2025: The year we free our IAM data

For the last 20 years, the digital identity market has been primarily focused on protocols and what’s transiting the wires; it has not been standardizing interfaces to data at rest. We have not thought about data-at-rest and the schema thereof since our LDAP days and inetOrgPerson1.

Over the last year I have been writing about what I think modern IAM looks like and what are the architectures we need to support it. Although I do not fully understand this moment in the market, I feel strongly that the future of IAM includes a robust data tier and near-real time events.

To that end, IAM’s drought of attention with respect to schema and data-at-rest must end. Regardless of what you call the latest iteration of the IAM market, the real battle is being fought to be the new identity data tier for the enterprise. Technology providers are pulling different kinds of IAM data together both admin- and run-time. Some are even infusing all of that with event-time data. And in this way, they are addressing one of the fundamental flaws in traditional IAM product approaches: they only know about the data they can push and pull through their own connections to applications and services. While that’s great and needed, it is by no means enough. If an IAM solution’s data repository is closed to you, the buyer and consumer of their services, it does you less good, than an open one.

It’s all about the data and data management

Data is at the center of the modern IAM architecture. Not just data that a single piece of IAM infrastructure can use, but data (and a supporting data tier) that your entire identity fabric can use. Consider that today, in your identity fabric, each component has its own data tier. I posit that each one of those has redundant data within it… my guess is at least 30% of each of these data silos is redundant with the other data silos in your IAM infrastructure. It’s very likely that data objects such as User and Person are found in every data silo for each component in your IAM infrastructure and each is just slightly different from one another, likely due to difference in data sync schedules and data transformation. That is not only needlessly complex, it is dangerous; difference between data stores causes policy clashes while increasing the surface area you have to protect.

And let’s be real here, IAM practitioners are not data practitioners nor data scientists and we shouldn’t try to be. Moreover, IAM vendors, on the whole, are not data management vendors and their offerings are not skilled in data management.

What if standards existed?

I propose that the industry standardizes interfaces for at least a core schema of workforce IAM and events. We could model them after SCIM core schema 2 and the schemas from CAEP and RISC. These interfaces can be thought of as views in a traditional SQL database; they would provide a standardized window into the data tier for some of the most important entities in IAM-land.

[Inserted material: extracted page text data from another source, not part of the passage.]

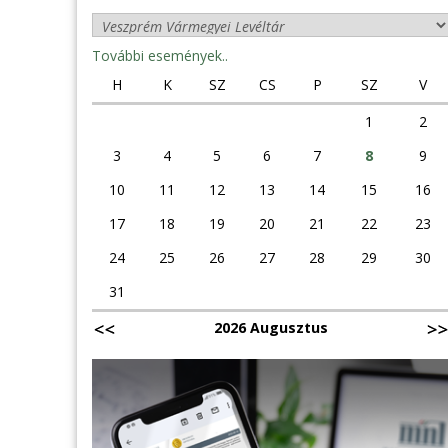
További események..
H
K
SZ
CS
P
SZ
V
1
2
3
4
5
6
7
8
9
10
11
12
13
14
15
16
17
18
19
20
21
22
23
24
25
26
27
28
29
30
31
2026 Augusztus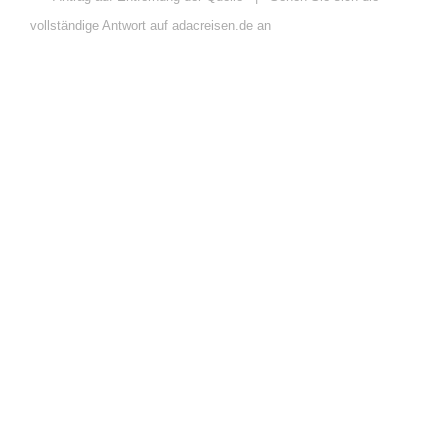
vollständige Antwort auf adacreisen.de an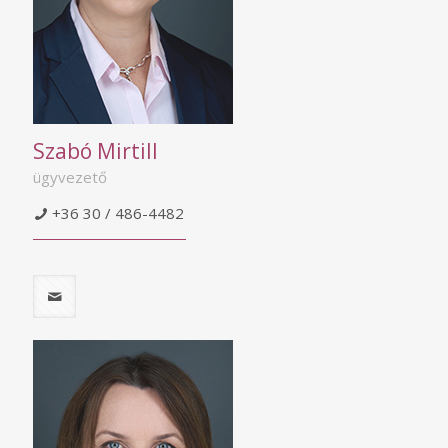
Szabó Mirtill
ügyvezető
+36 30 / 486-4482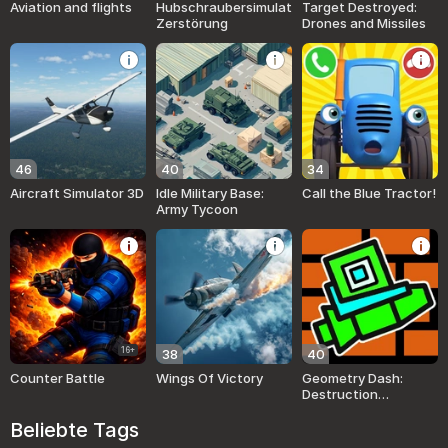
Aviation and flights
Hubschraubersimulator:
Target Destroyed:
Zerstörung
Drones and Missiles
46
40
34
Aircraft Simulator 3D
Idle Military Base:
Call the Blue Tractor!
Army Tycoon
16+
38
40
Counter Battle
Wings Of Victory
Geometry Dash:
Destruction
Plumber's World
Beliebte Tags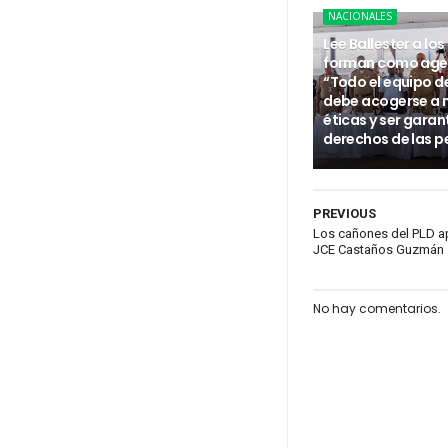
NACIONALES
Lee Ballester a los
forman como age
“Todo el equipo d
debe acogerse a
éticas y ser garan
derechos de las p
PREVIOUS
Los cañones del PLD ap
JCE Castaños Guzmán
No hay comentarios.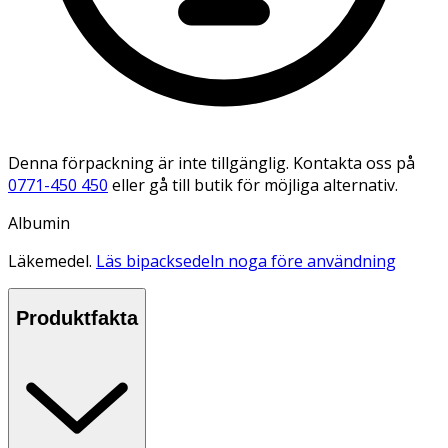
Denna förpackning är inte tillgänglig. Kontakta oss på
0771-450 450
eller gå till butik för möjliga alternativ.
Albumin
Läkemedel.
Läs bipacksedeln noga före användning
Produktfakta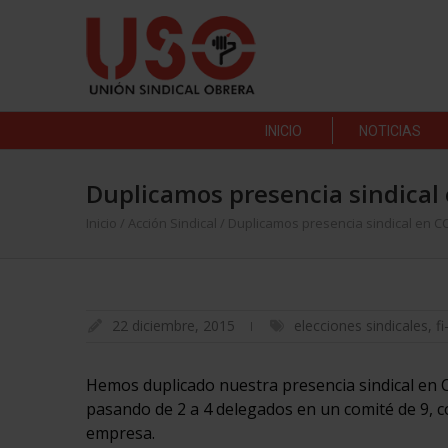
INICIO
NOTICIAS
Duplicamos presencia sindical 
Inicio
/
Acción Sindical
/
Duplicamos presencia sindical en CC
22 diciembre, 2015
elecciones sindicales
,
f
Hemos duplicado nuestra presencia sindical en C
pasando de 2 a 4 delegados en un comité de 9, c
empresa.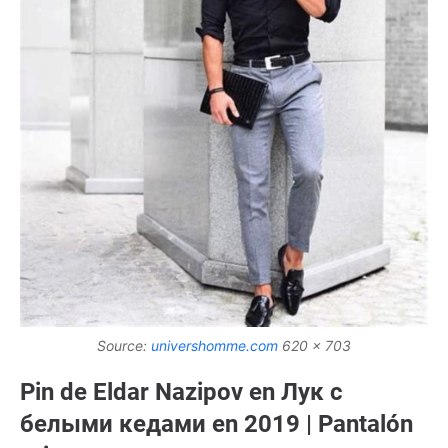
Source:
univershomme.com
620 x 703
Pin de Eldar Nazipov en Лук с
белыми кедами en 2019 | Pantalón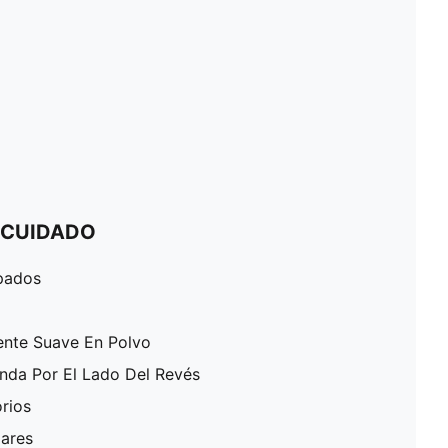
 CUIDADO
pados
ente Suave En Polvo
enda Por El Lado Del Revés
rios
lares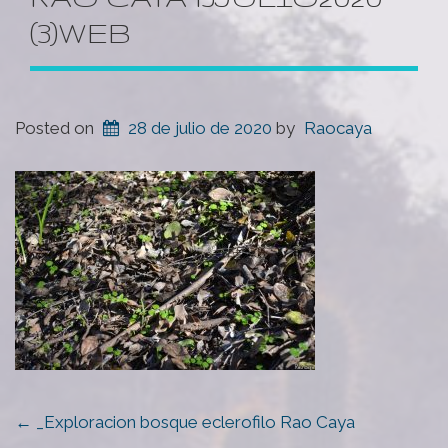
(3)WEB
Posted on
28 de julio de 2020
by
Raocaya
POST
←
_Exploracion bosque eclerofilo Rao Caya
NAVIGATION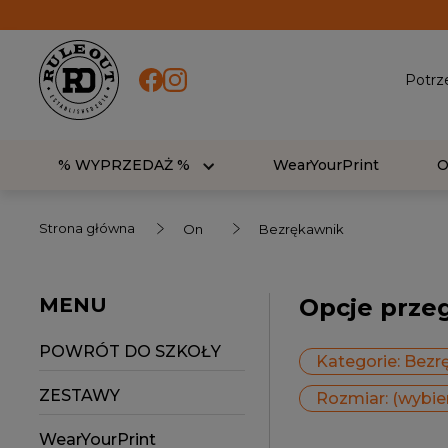
Potrz
% WYPRZEDAŻ %
WearYourPrint
Strona główna
On
Bezrękawnik
MENU
Opcje prze
POWRÓT DO SZKOŁY
Kategorie: Bezr
ZESTAWY
Rozmiar: (wybie
WearYourPrint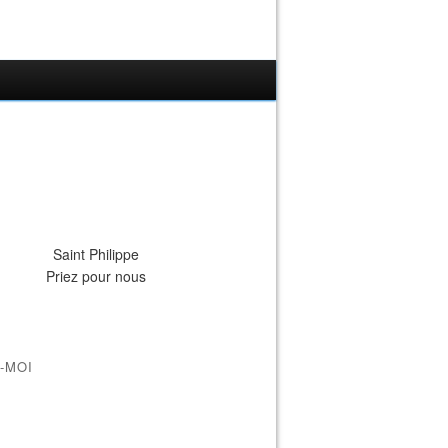
Saint Philippe
Priez pour nous
-MOI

If these standardized interfaces existed then you could:

operate any supporting IAM vendor’s offering on top of your own self-managed data tier
point multiple pieces of your IAM fabric at the exact same data tier
extract data from a supporting vendor in a vendor-neutral format for migration, reporting, or other purposes

To this end, I propose Open IAM Data Schema (aka OIDS) with a loving tip of the hat to object identifiers in LDAP and the last time the industry standardized data at rest: inetOrgPerson.

Why OIDS in the enterprise?

There are many reasons for enterprises, of all sizes, to support OIDS. The first three that come to mind are:

avoid vendor lock-in
fix data quality
get out of the business of managing identity data

First, on the subject of vendor lock-in. Every decade or so IAM teams change major components in their IAM infrastructure such as their IGA system. Part and parcel to that change is a massive data migration and re-integration. To do that they often call upon a service provider, write a two-comma check, and hope for the best. If OIDS existed, then that cost can be reduced and the ease of migration would be increased. Additionally, when selecting a new IAM component, IAM teams could point each vendor in their bakeoff to the exact same OIDS compliant data store and compare the real value that each provides, instead of spending time marshalling data into proprietary formats.

Second, OIDS would help address data quality issues. We know that our tools are only as good as the data they operate upon. But those tools don’t give us world class data management functions; they aren’t built for it. Often to fix data quality issues, we have to attempt to fix them in the source systems, which we don’t own. (Ever trying telling HR to change their data… not such a fun conversation.) Since we cannot often change data in source systems, that means we have to build a data ingestion process (and often a brittle one) that fixes the data. OIDS would give us an alternative. We could operate our own data tier in partnership with proper data management professions and fix the data in that data tier. Then any product that understood OIDS could refer to that data. We can fix the data in a system we own without disturbing upstream systems and without depending on our IAM products to do so.

Third, OIDS would be a major step of getting IAM practitioners out of the business of data management. We have enough on our plates without also moonlighting as data management experts too. Identity data is just data at the end of the day. Our applications (the IAM infrastructure) should be managed like any other enterprise application - at least from a data perspective. By standardizing schema, we create the opportunity for enterprises with the resources to build their own data tiers to power their IAM infrastructure. That data tier might live within a security data lake to benefit from adjacency with security-oriented contextual data or stand alone or, in CIAM use cases, be a part of the customer data platform (CDP.) The point being is that we, as IAM practitioners building modern IAM architectures, need the help of data management practitioners and OIDS is a step in that direction.

Finally, OIDS adds other value too… ask me about bring-your-own-AI-models next year ;-)

Why would IAM vendors support OIDS?

In modern IAM, the battle for customer dollars will be won by demonstrating superior orchestration and policy capabilities: ones that can use all three kinds of IAM data: admin-, run-, and event-time. You, as a vendor, are not going to win any customers on the strength of your 3rd normal form. Supporting OIDS acknowledges that the real value of your IAM tools lies elsewhere.

Additionally, the data that lives in IAM tools is the customer’s data after all. They should be able to manage it as they see fit, whether that means storing it in a repository you provide, or one that they provide.

By the way, you, as a vendor, likely already support a standardized data schema in other parts of your products: Open Cybersecurity Schema Framework. OCSF provides a means for standardized logging of critical security related events. While there is an IAM category in the schema, it is focused on recording events like authentication, but not core data entities such as User or Person or Entitlement. That is what OIDS is proposing to standardize.

Lastly, supporting OIDS helps reduce your time to value. If you do not have to spend months marshalling data, getting data sources wired up, dealing with the inevitable quality issues, you can demonstrate the value of your offering faster, enabling your customer to see returns from their investment sooner, and, ideally, leading to better outcomes for both the customer and yourself.

What next?

I ran this idea by the captive audience at Gartner IAM last week. I talked to large enterprises who had the resources and willingness to build and maintain their own identity data tiers and they immediately saw the value. I talked to vendor architects and strategists who also saw the long term innovation this could enable. So my 2025 New Year’s wish is to capitalize on this support and find a home in a proper standard body, enlist some data management experts, and get to building v1 of OIDS. Who’s with me?